ACTIVITY:
Everything in the listing below should be written out again exactly, except the pictures.

### SUPPLIED RECORDS

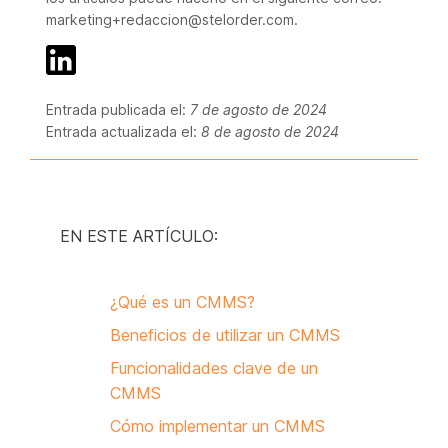
marketing+redaccion@stelorder.com.
Entrada publicada el:
7 de agosto de 2024
Entrada actualizada el:
8 de agosto de 2024
EN ESTE ARTÍCULO:
¿Qué es un CMMS?
Beneficios de utilizar un CMMS
Funcionalidades clave de un
CMMS
Cómo implementar un CMMS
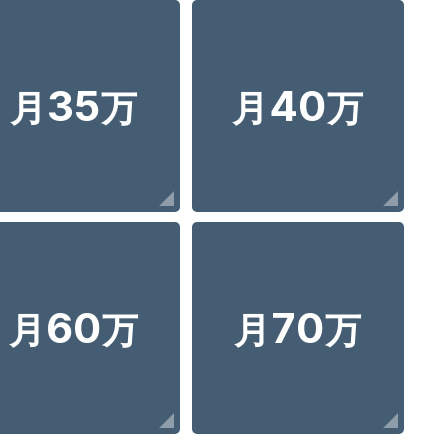
35
40
月
万
月
万
60
70
月
万
月
万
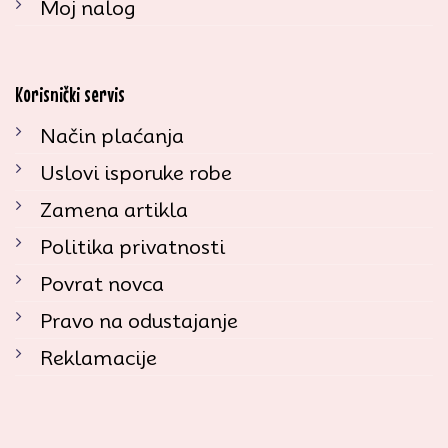
Moj nalog
Korisnički servis
Način plaćanja
Uslovi isporuke robe
Zamena artikla
Politika privatnosti
Povrat novca
Pravo na odustajanje
Reklamacije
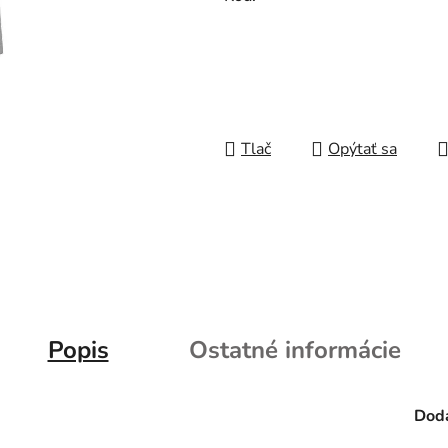
Tlač
Opýtať sa
Popis
Ostatné informácie
Doda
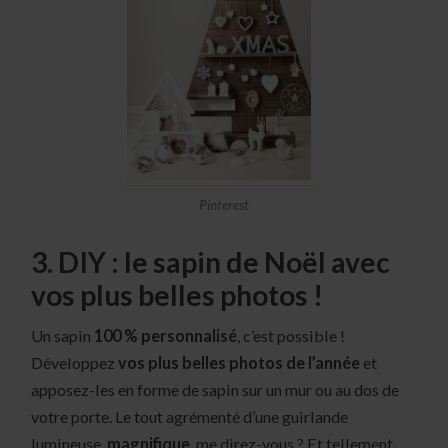
Pinterest
3. DIY : le sapin de Noël avec
vos plus belles photos !
Un sapin
100 % personnalisé
, c’est possible !
Développez
vos plus belles photos de l’année
et
apposez-les en forme de sapin sur un mur ou au dos de
votre porte. Le tout agrémenté d’une guirlande
lumineuse,
magnifique
, me direz-vous ? Et tellement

######

ANSWER SECTION:
marketing+redaccion@stelorder.com.
Entrada publicada el:
7 de agosto de 2024
Entrada actualizada el:
8 de agosto de 2024
EN ESTE ARTÍCULO:
¿Qué es un CMMS?
Beneficios de utilizar un CMMS
Funcionalidades clave de un
CMMS
Cómo implementar un CMMS
35
40
月
万
月
万
60
70
月
万
月
万
Moj nalog
Korisnički servis
Način plaćanja
Uslovi isporuke robe
Zamena artikla
Politika privatnosti
Povrat novca
Pravo na odustajanje
Reklamacije
Tlač
Opýtať sa
Popis
Ostatné informácie
Doda
Pinterest
3. DIY : le sapin de Noël avec
vos plus belles photos !
Un sapin
100 % personnalisé
, c’est possible !
Développez
vos plus belles photos de l’année
et
apposez-les en forme de sapin sur un mur ou au dos de
votre porte. Le tout agrémenté d’une guirlande
lumineuse,
magnifique
, me direz-vous ? Et tellement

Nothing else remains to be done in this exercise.